Given the real number a, B, C, a + B + C = 0. Prove: A ^ 3 + B ^ 3 + C ^ 3 > 0 if and only if a ^ 5 + B ^ 5 + C ^ 5 > 0

Given the real number a, B, C, a + B + C = 0. Prove: A ^ 3 + B ^ 3 + C ^ 3 > 0 if and only if a ^ 5 + B ^ 5 + C ^ 5 > 0

Take C = - A-B in,
A ^ 3 + B ^ 3 + C ^ 3 > 0 is equivalent to 3AB (a + b) 0 is equivalent to 5ab (a ^ 2 + AB + B ^ 2) (a + b)

Given that the real number ABC satisfies √ (a ^ 2-3a + 2) + | B + 1 | + (c + 3) ^ 2 = 0, find the root of the equation AX ^ 2 + BX + C = 0

Because √ (A & # 178; - 3A + 2) ≥ 0, | B + 1 | ≥ 0, (c + 3) &# 178; ≥ 0, and the sum of these three parts is zero, then there can only be: A & # 178; - 3A + 2 = B + 1 = C + 3 = 0, the solution is a = 1 or a = 2, B = - 1, C = - 3

When the absolute value of X + 1 + 5 reaches the minimum, x = (), then the absolute value is ()

Solution
∵/x+1/≥0
∴/x+1/+5
≥5
The minimum value of / x + 1 / + 5 is: 5
Then x + 1 = 0
∴x=-1
The absolute value is 0

What is the symmetry of the image f (x) = LG (2 / 1-X-1)

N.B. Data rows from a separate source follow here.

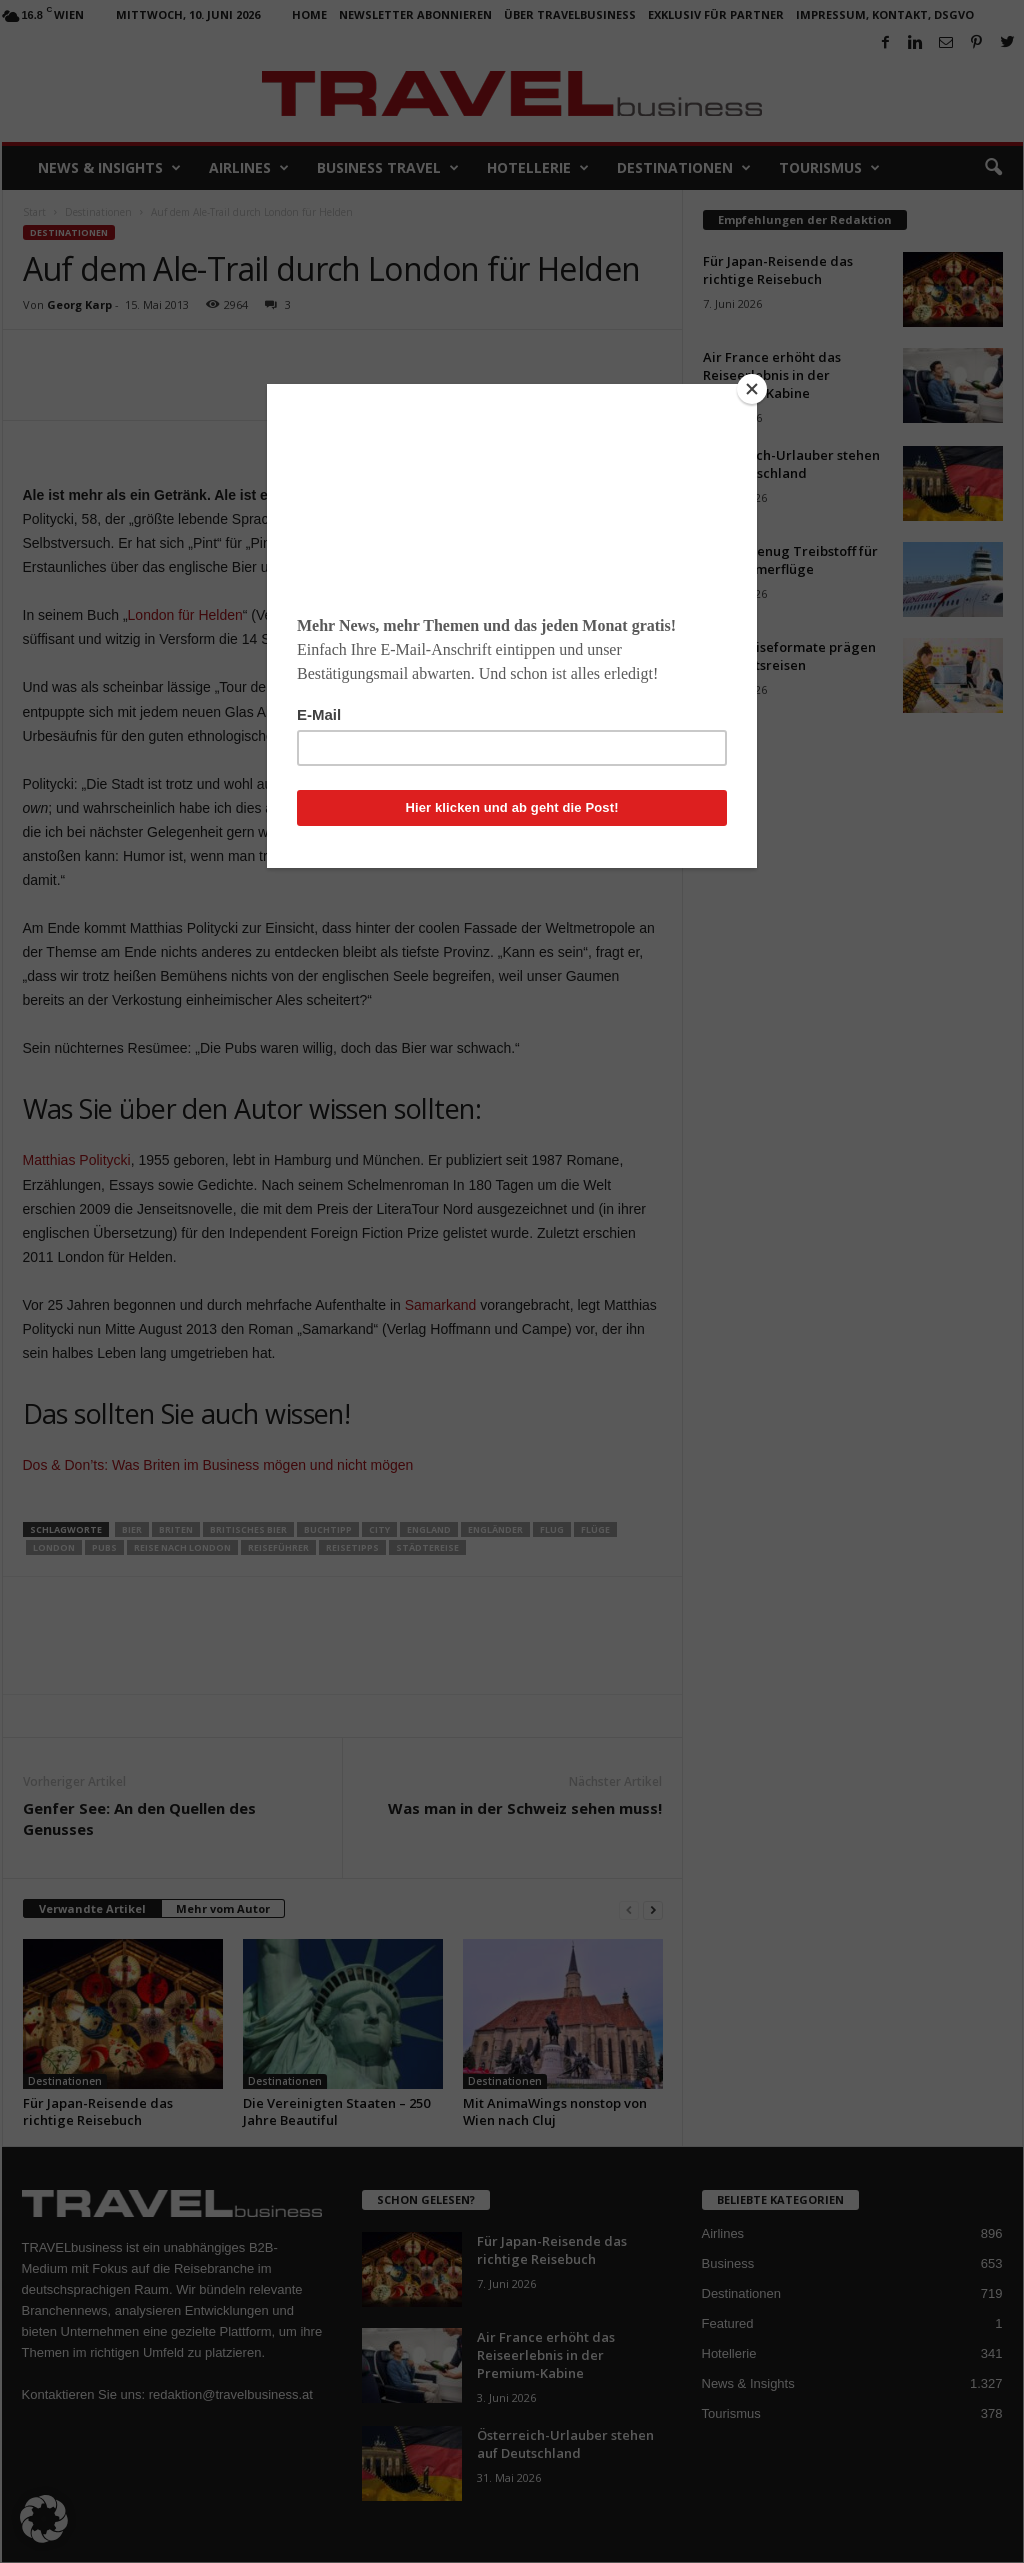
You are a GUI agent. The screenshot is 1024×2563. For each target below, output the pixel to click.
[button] (44, 2519)
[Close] (752, 389)
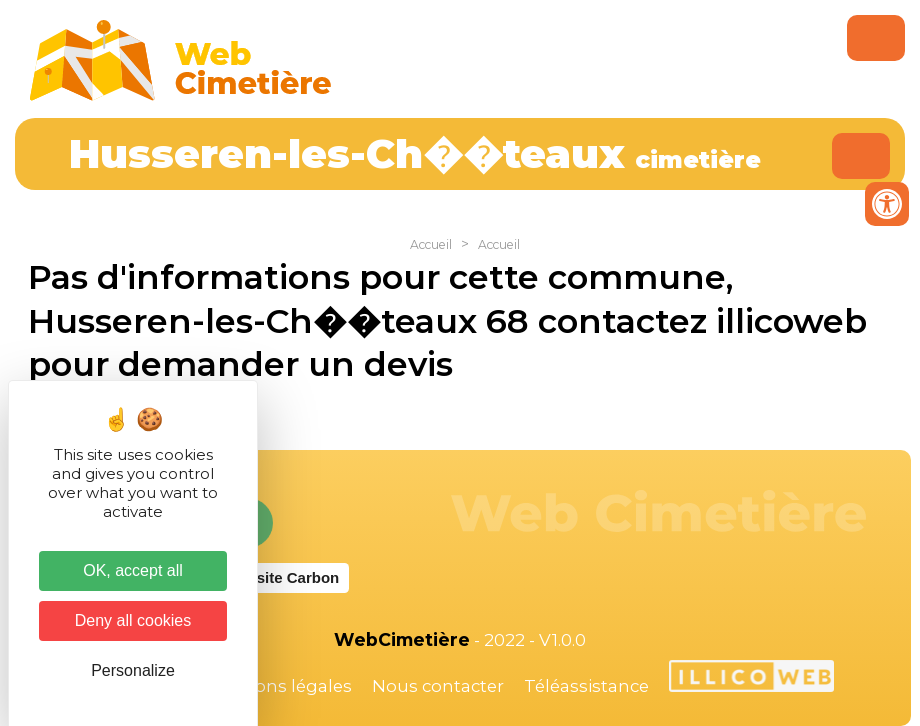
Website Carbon (282, 577)
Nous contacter (438, 686)
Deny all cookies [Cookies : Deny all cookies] (133, 620)
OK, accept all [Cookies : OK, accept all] (133, 570)
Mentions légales (279, 686)
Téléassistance (586, 686)
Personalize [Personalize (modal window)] (133, 670)
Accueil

If f (x) = LG (2 / (1-x) - 1) = LG ((1 + x) / (1-x))
Its domain is - 1

Find the proper prime number 91 = () × () 39 = () × ()

91=（7）×（13）
39=（3）×（13）

10. Y independent random variables, u (0,1), u (0,1), find z = x + y density function

F(X)= 0, x=

The maximum value of the function y = 2sin2x + 2cosx-3 is ()
A. -1B. 12C. -12D. -5

Y = 2sin2x + 2cosx-3 = - 2cos2x + 2cosx-1 = - 2 (cosx-12) 2-12 ≤ - 12. The maximum value of y = 2sin2x + 2cosx-3 is − 12

3 times 3 / 1 equals 1, and 3 / 1 is 0.33 cycle. Why is 0.33 cycle times 3 equal to 0.99 cycle, but not 1?

0.33 cycle times 3 equals 0.99 cycle, not 1
0.999999 ...= 1

The square of a = x - XY, the square of B = XY + y is 1.a + B 2.3a-b

1.A+B
=The square of X - XY + XY + y
=Square of X + square of Y
2.3A-B
=The square of 3x - the square of 3xy-xy-y
=The square of 3x - the square of 4xy-y

How does the Geometer's Sketchpad draw a specified circle at a fixed point?
Given a fixed point and a line segment outside the point, how to draw a circle with this fixed point as the center and this line segment as the radius?